Technically it is just as simple to move the Ren'py dialogue box as it is in HTML+CSS - look into the "Screen language" subpart of Ren'py. Screen language is a hierarchical layout language just like CSS.

If you are already familiar with HTML+CSS you would of course find it easier to get started at first. But HTML+CSS is purely a visual solution and gives you none of many other support features that are built into Ren'py. You would need to write your own VN engine in JavaScript - and you will certainly not be the first to try that!
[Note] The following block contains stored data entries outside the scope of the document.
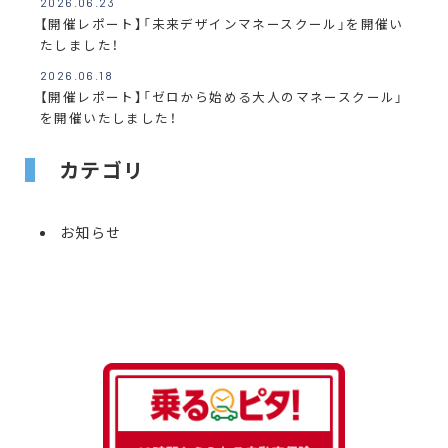
2026.06.23
【開催レポート】「未来デザインマネースクール」を開催い
たしました！
2026.06.18
【開催レポート】「ゼロから始める大人のマネースクール」
を開催いたしました！
カテゴリ
お知らせ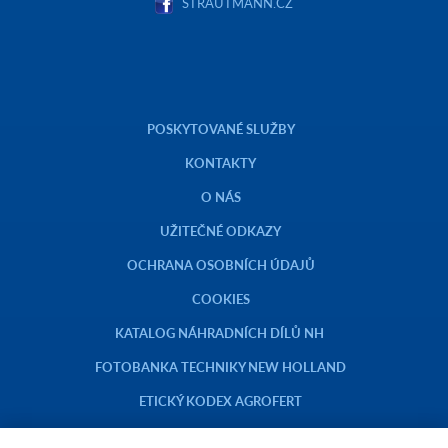
STRAUTMANN.CZ
POSKYTOVANÉ SLUŽBY
KONTAKTY
O NÁS
UŽITEČNÉ ODKAZY
OCHRANA OSOBNÍCH ÚDAJŮ
COOKIES
KATALOG NÁHRADNÍCH DÍLŮ NH
FOTOBANKA TECHNIKY NEW HOLLAND
ETICKÝ KODEX AGROFERT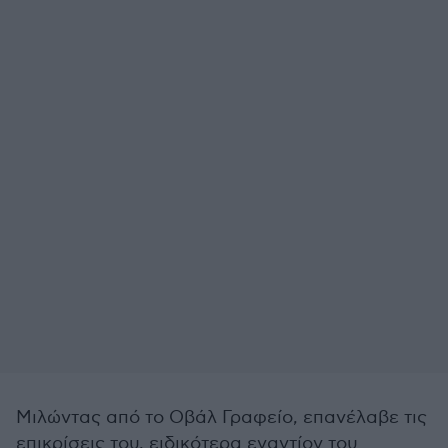
Μιλώντας από το Οβάλ Γραφείο, επανέλαβε τις
επικρίσεις του, ειδικότερα εναντίον του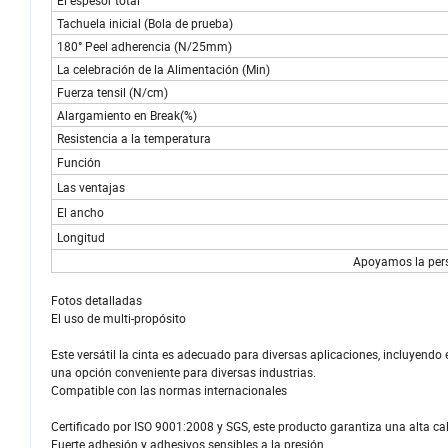
El espesor total
Tachuela inicial (Bola de prueba)
180° Peel adherencia (N/25mm)
La celebración de la Alimentación (Min)
Fuerza tensil (N/cm)
Alargamiento en Break(%)
Resistencia a la temperatura
Función
Las ventajas
El ancho
Longitud
Apoyamos la pers
Fotos detalladas
El uso de multi-propósito
Este versátil la cinta es adecuado para diversas aplicaciones, incluyendo el
una opción conveniente para diversas industrias.
Compatible con las normas internacionales
Certificado por ISO 9001:2008 y SGS, este producto garantiza una alta ca
Fuerte adhesión y adhesivos sensibles a la presión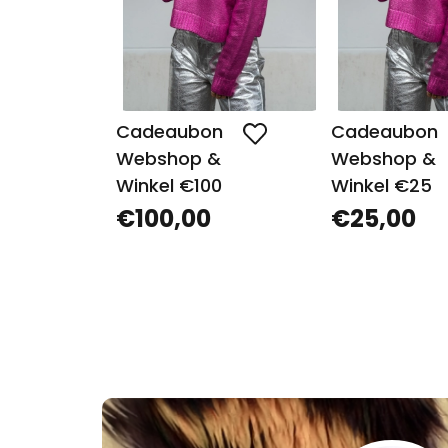
Cadeaubon
Cadeaubon
Webshop &
Webshop &
Winkel €100
Winkel €25
€100,00
€25,00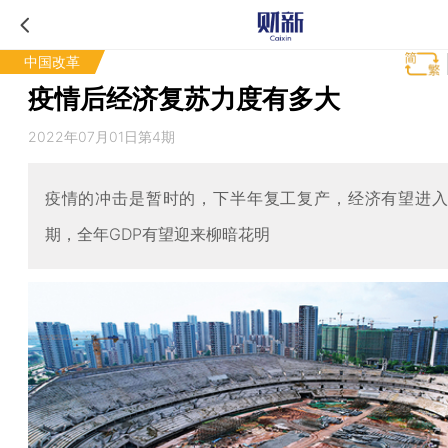
中国改革
疫情后经济复苏力度有多大
2022年07月01日第4期
疫情的冲击是暂时的，下半年复工复产，经济有望进
期，全年GDP有望迎来柳暗花明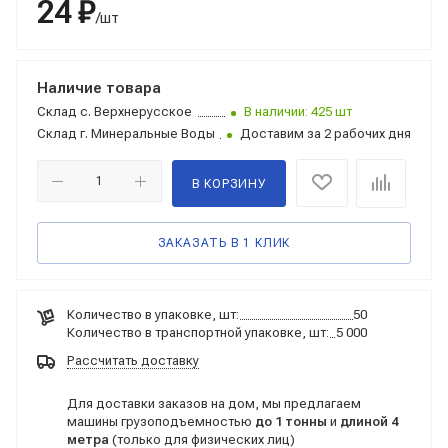
24 ₽
/шт
Наличие товара
Склад
с. Верхнерусское
В наличии: 425 шт
Склад
г. Минеральные Воды
Доставим за 2 рабочих дня
В КОРЗИНУ
ЗАКАЗАТЬ В 1 КЛИК
Количество в упаковке, шт:
50
Количество в транспортной упаковке, шт:
5 000
Рассчитать доставку
Для доставки заказов на дом, мы предлагаем
машины грузоподъемностью
до 1 тонны
и
длиной 4
метра
(только для физических лиц)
If you want to do a project making a game engine, go ahead, but do not imagine that is the same as making a game.

The *actual* problem with dialogue boxes covering important parts of the image is 100% due to the graphics creators NOT taking into account the true focus area of the image when the dialogue box is present. if they designed the images with the focus of the view in a 16x7 box, leaving the bottom 16x2 for background image only, then the "problem" you described with default Ren'py UI layout is solved.

I won't call game creators lazy - it is an enormous amount of work to make a game and even more to make a high quality game, but sadly many of them do not take into account the screen layout when making the art.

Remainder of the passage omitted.